Da due anni, comunque, la zona vive una situazione particolare, con la società Fvg Strade, vale a dire quella che gestisce i tratti viari friulani, che ha ridotto del 50% le richieste nei confronti ai frontisti e ai proprietari delle abitazioni, provvedimento che sta durando fino ad oggi. La motivazione è presto detta, visto che la rete stradale si sta ultimamente caratterizzando per un maggior volume di traffico, senza dimenticare i lavori che stanno interessando l’autostrada A4 (la cosiddetta “Serenissima” che collega appunto Torino e Trieste). Inoltre, i canoni relativi alle esposizioni di pubblicità sono aumentati in maniera importante.

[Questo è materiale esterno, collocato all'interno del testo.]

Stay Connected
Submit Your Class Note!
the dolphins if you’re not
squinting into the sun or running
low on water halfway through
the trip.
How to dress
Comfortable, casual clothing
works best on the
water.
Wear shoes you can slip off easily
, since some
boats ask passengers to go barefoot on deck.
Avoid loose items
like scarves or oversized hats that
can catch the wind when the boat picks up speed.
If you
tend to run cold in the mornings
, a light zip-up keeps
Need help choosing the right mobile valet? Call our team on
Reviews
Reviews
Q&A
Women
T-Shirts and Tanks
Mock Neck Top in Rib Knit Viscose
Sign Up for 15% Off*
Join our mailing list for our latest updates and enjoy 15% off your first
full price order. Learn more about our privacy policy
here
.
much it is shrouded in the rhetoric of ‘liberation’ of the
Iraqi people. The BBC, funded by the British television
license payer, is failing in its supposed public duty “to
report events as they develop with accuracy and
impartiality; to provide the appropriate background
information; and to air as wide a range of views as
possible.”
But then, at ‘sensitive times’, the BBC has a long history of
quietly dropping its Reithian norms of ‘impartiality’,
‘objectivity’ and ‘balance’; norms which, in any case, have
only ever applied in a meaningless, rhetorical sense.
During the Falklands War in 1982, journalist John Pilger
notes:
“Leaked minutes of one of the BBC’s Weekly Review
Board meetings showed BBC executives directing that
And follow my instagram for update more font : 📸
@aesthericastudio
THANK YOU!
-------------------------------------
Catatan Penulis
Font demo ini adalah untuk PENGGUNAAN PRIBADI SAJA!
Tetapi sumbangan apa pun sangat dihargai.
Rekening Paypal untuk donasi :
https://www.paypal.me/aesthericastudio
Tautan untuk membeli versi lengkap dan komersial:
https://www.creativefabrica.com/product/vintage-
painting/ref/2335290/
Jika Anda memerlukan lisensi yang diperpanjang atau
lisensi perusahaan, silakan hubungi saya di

Lo stesso Riccardi ha precisato che il canone in questione non può essere azzerato, altrimenti verrebbero a mancare anche questi introiti: la legge, in particolare, prevede che sia lo Stato a intervenire, dunque si profila uno scenario piuttosto complesso. L’assessore ha poi rincarato la dose, definendo il tributo dannoso e inutile. La soluzione che è stata adottata, quindi, prevede un iter ben preciso, improntato ad analizzare tutte le condizioni che possono condurre all’abolizione definitiva, la quale non è destinata a influire in modo negativo sul bilancio pubblico.